During symmetry breaking there is less order and more chaos, and the fundamental characteristics of the universe are radically altered

Thursday, August 23, 2012

An eternal soul

It doesn't make any logical sense, does it?

I am a sophisticated biological machine. My 'self'-hood is tied up in chemical potentials and electrical impulses and synapses and all these fantastic, remarkable systems working together to make me me.

I speak about the soul because it seems the only way to explain the depth and breadth of an emotional experience that seems to alter the essential self. But is there any real part of the concept that is actually - physically and empirically - true? The dualism of body and soul. Two entities tethered together until the one finally fails to provide sufficient host and the other escapes, somehow in tact and carrying all of those essential pieces of us into...where? heaven or hell?

My parents believe in these concepts - and my sisters, too. Most of the world believes in some form of life-after-death. I did once, as well, when I eagerly devoured Lewis and Tolkien and L'Engle's essays about the love of God and the salvation of Jesus Christ. Michelangelo painted the judgment on the altarpiece of the Sistine Chapel, with the dead called from their graves and the saints demanding justice and the sinners carted off across a Styxian river. But these things seem so illogical to me.

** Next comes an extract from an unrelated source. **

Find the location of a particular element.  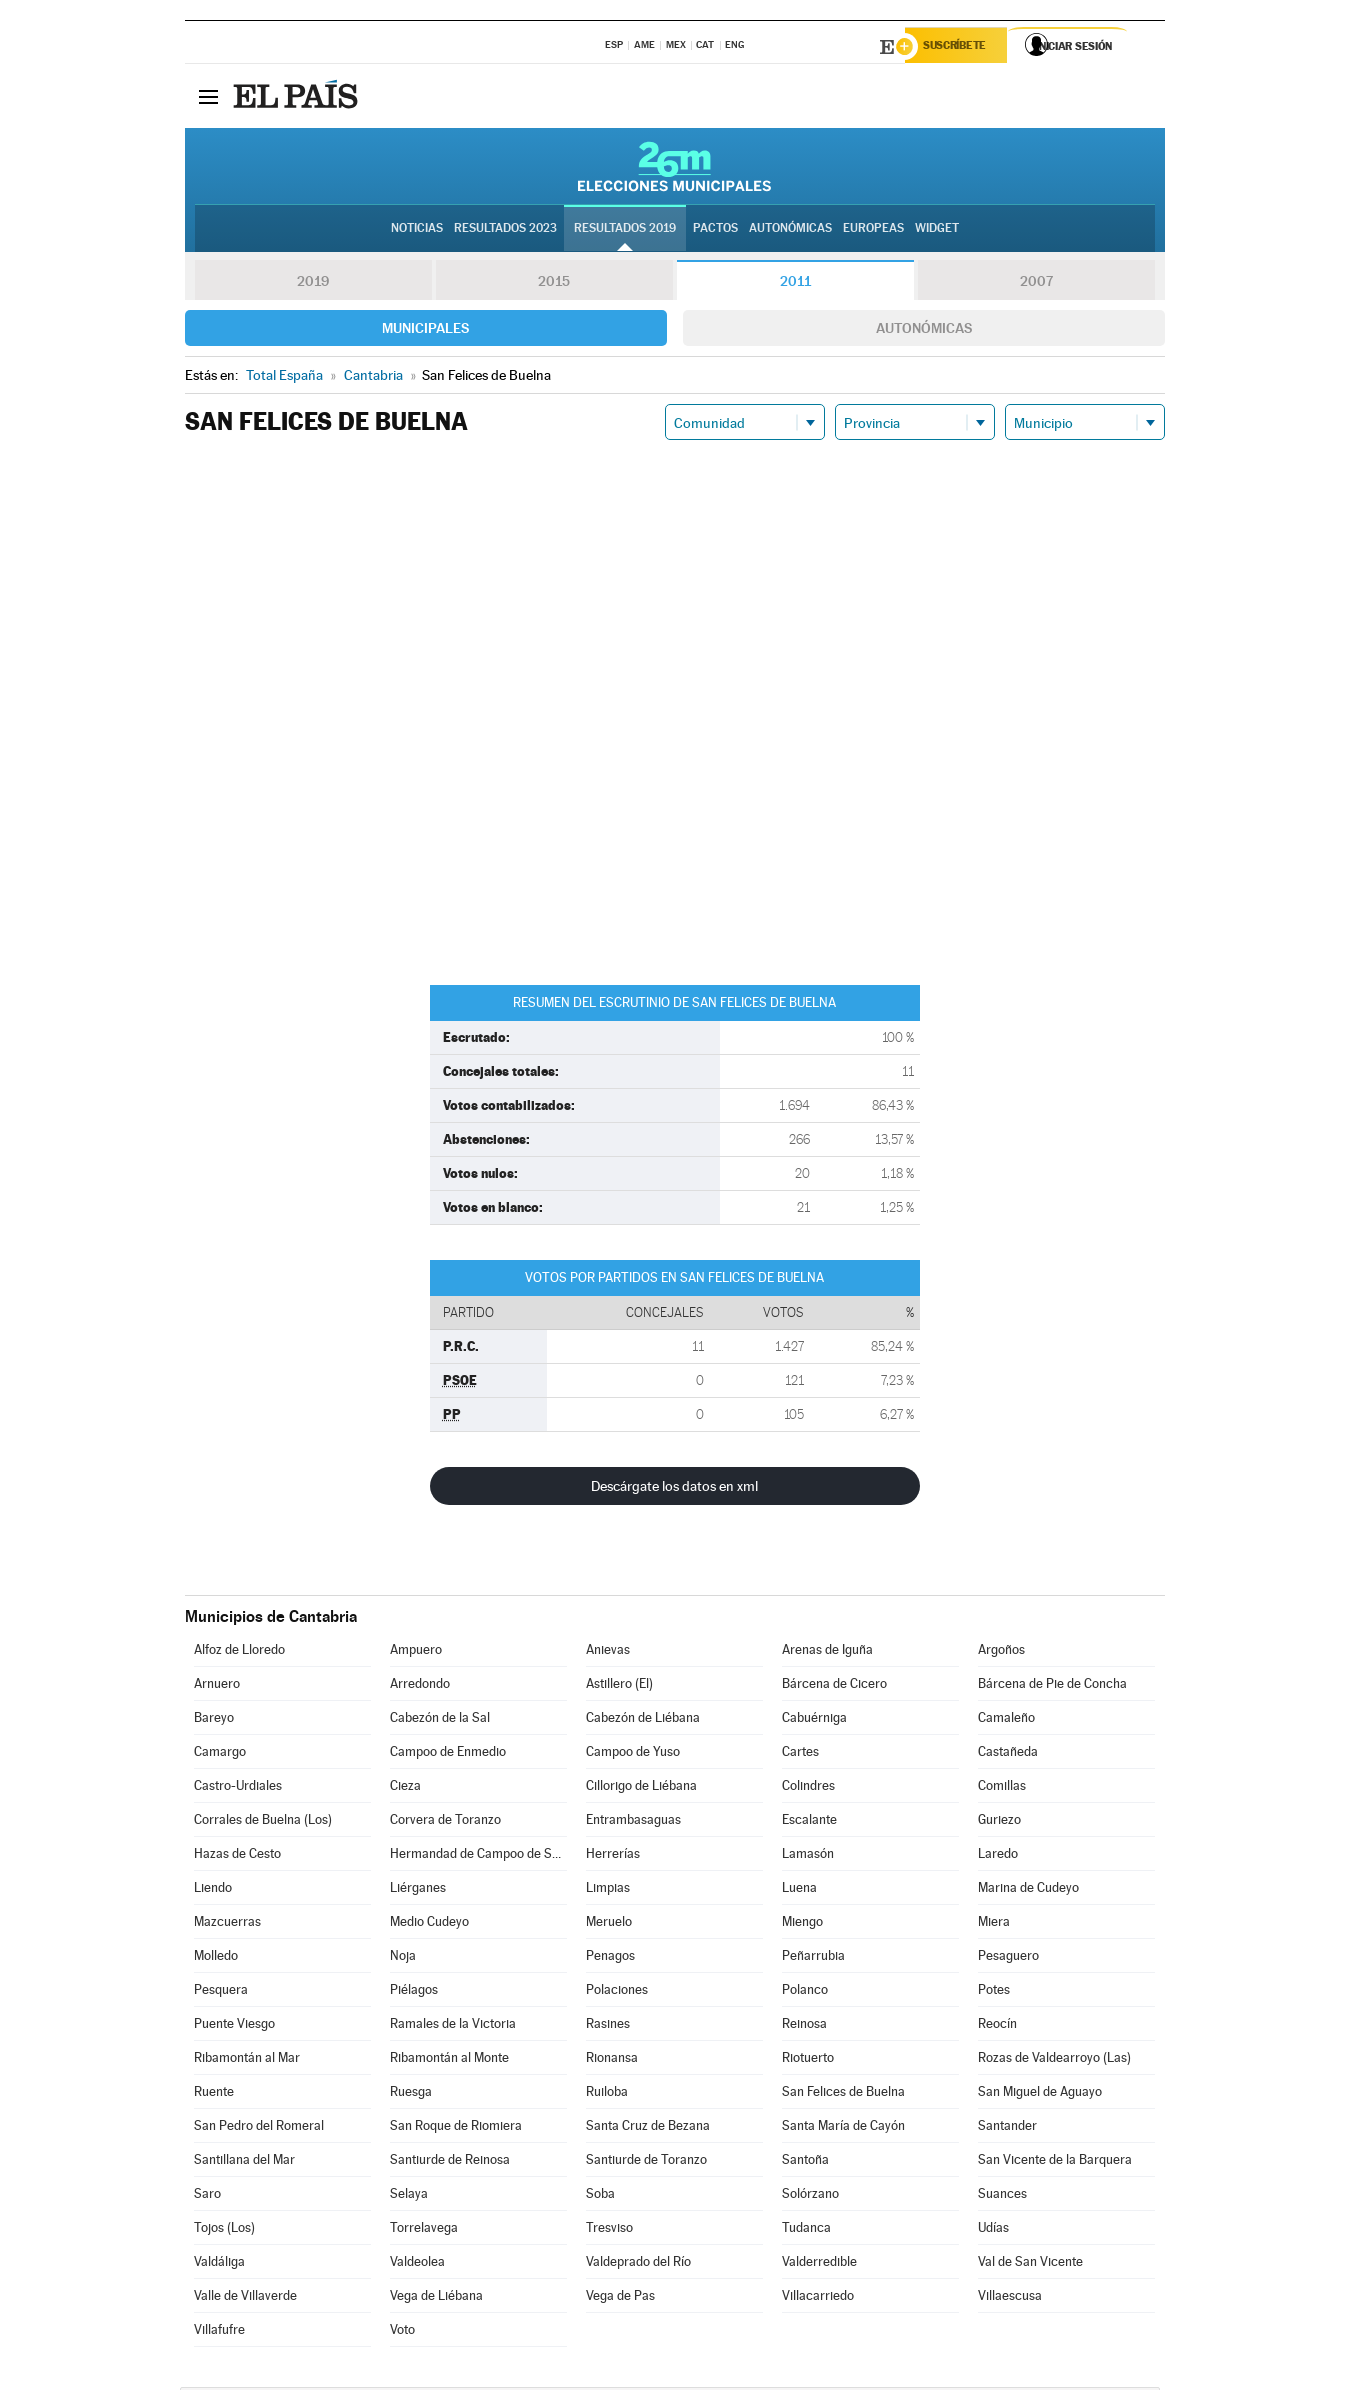

Valderredible is located at coordinates (819, 2264).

The ideas of an afterlife replete with punishment or reward seem so utterly absurd to me. They seemed particularly absurd to me when I stood on the edge of self-termination (and any time I return there). Hamlet may have worried that the Almighty set his hand against self-slaughter, but I worried that some good friend of mine would have to find and manage the carcass. That my family would have to face the horror of this decision. (If my need to terminate stems from unbearable pain, how could I therefore impose any terrible pain on someone I loved?)

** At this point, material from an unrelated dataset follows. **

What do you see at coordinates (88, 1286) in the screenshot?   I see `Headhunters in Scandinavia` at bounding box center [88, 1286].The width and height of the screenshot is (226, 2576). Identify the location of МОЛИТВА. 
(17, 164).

Still, the concept of soul - even the concept of faith remain the only way that I have ever been able to describe what it was to be with and know Sjors. I felt so strongly that my soul knew his soul: as though we had existed for billions of years, linked together as companions through the creation and destruction of stars. It wasn't as though I was meeting him for the first time - but that I'd found him at last. And this is the reason for the depth and horror of the pain I experience every day, knowing that he is lost to me. That he lied to himself. That he lied to me. It feels like a rending - and his absence feels like some horrible wrongness. A loss of self. After long and dreadful months, the pain is still there as awful as if it had happened yesterday. How would this be the case if I did not have a soul, and his soul was not meant to be with mine?